Production Process

AN ANCESTRAL CREATION

Agave distillates have a long history. Archaeological records show that the agave was already being cultivated, cooked and consumed around 8,000 years ago. The ancient drink known as pulque, a mild ferment derived from the sap or mead of the maguey, was considered the drink of the gods by the Aztec, Mayan and Huastec cultures. In the mid-16th century, Spanish explorers established the first formal distillery in Jalisco and began selling the brandy. Subsequently, the town where the distillery was located acquired the name of Tequila and became the export center of the Mexican distillate called “mezcal wine”.

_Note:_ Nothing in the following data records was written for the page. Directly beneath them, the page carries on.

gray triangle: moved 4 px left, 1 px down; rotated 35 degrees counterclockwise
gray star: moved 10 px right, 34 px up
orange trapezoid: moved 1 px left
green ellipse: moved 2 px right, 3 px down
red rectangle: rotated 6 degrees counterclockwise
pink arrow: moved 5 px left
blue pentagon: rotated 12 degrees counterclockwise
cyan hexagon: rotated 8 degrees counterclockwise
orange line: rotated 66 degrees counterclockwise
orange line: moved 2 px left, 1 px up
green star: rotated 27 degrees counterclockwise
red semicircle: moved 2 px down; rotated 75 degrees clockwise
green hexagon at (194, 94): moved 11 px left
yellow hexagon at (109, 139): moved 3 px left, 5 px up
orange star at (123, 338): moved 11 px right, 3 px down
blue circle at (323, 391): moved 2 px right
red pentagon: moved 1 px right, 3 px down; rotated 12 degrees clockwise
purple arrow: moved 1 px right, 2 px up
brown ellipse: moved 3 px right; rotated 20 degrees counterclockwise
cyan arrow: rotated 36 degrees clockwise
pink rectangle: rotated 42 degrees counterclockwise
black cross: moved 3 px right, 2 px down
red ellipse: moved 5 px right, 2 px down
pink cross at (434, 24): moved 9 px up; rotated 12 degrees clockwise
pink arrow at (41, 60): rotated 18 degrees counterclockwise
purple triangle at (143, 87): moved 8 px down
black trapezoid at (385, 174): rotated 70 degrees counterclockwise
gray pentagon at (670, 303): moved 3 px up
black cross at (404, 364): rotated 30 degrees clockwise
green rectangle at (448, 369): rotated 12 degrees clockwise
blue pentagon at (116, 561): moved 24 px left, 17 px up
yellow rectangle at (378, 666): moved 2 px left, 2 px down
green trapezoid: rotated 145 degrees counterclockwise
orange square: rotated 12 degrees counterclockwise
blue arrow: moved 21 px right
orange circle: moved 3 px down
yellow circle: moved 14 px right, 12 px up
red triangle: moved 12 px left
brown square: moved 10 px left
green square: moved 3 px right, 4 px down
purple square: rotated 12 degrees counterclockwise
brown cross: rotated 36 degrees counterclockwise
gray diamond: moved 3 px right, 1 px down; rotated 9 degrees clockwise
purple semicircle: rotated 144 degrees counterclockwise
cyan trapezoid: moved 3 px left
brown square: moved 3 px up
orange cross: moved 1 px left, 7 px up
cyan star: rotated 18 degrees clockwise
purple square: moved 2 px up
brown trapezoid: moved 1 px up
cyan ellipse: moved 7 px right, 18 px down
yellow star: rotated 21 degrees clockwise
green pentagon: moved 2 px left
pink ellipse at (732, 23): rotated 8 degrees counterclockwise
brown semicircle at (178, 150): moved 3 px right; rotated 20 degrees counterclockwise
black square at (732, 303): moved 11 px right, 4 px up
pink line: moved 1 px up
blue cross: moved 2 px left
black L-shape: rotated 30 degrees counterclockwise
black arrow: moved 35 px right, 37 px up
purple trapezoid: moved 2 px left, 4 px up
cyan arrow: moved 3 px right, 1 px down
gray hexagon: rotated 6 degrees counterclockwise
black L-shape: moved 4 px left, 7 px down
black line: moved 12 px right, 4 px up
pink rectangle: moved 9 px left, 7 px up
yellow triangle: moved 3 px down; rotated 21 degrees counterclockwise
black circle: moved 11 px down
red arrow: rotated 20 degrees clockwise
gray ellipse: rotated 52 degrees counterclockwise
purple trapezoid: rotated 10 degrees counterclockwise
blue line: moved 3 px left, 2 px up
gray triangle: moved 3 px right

The drink was so popular that the taxes collected from its sale were more than enough for the government of the time to subsidize the initial construction of what we now know as Guadalajara. The drink ended up being known as “tequila mezcal,” but in 1893, tequila producers and the Mexican government decided to drop the term “mezcal.”

ELABORATION PROCESS

The slow process of cooking the piñas in conical stone and wood ovens submerged two meters deep is a distinctive aspect of mezcal. It is its cooking, which extends over several days, that gives mezcal the smoky stamp that characterizes it. The Lost Explorer Mezcal is cooked in conical earthen ovens with river stones and volcanic rocks, covered with local wood and awnings that keep the heat in. On the other hand, tequila is normally baked using industrial methods such as brick oven, autoclave or diffuser. The brick oven is the traditional method of cooking Tequilana Weber blue agave and the process takes about three days. An autoclave is a large metal chamber that allows faster cooking of agaves and work with larger batches of raw material. A diffuser, used in most industrialized tequila production processes, is a machine the size of a small room that uses pressurized water and, in some cases, chemicals to extract the sugars from the agave fibers.

And while both mezcal and tequila can be aged after distillation, mezcal typically rests for less time than tequila. In tequila, aging is precisely one of the factors that producers take advantage of to improve flavor. With mezcal, on the other hand, we have a wide variety of species to explore.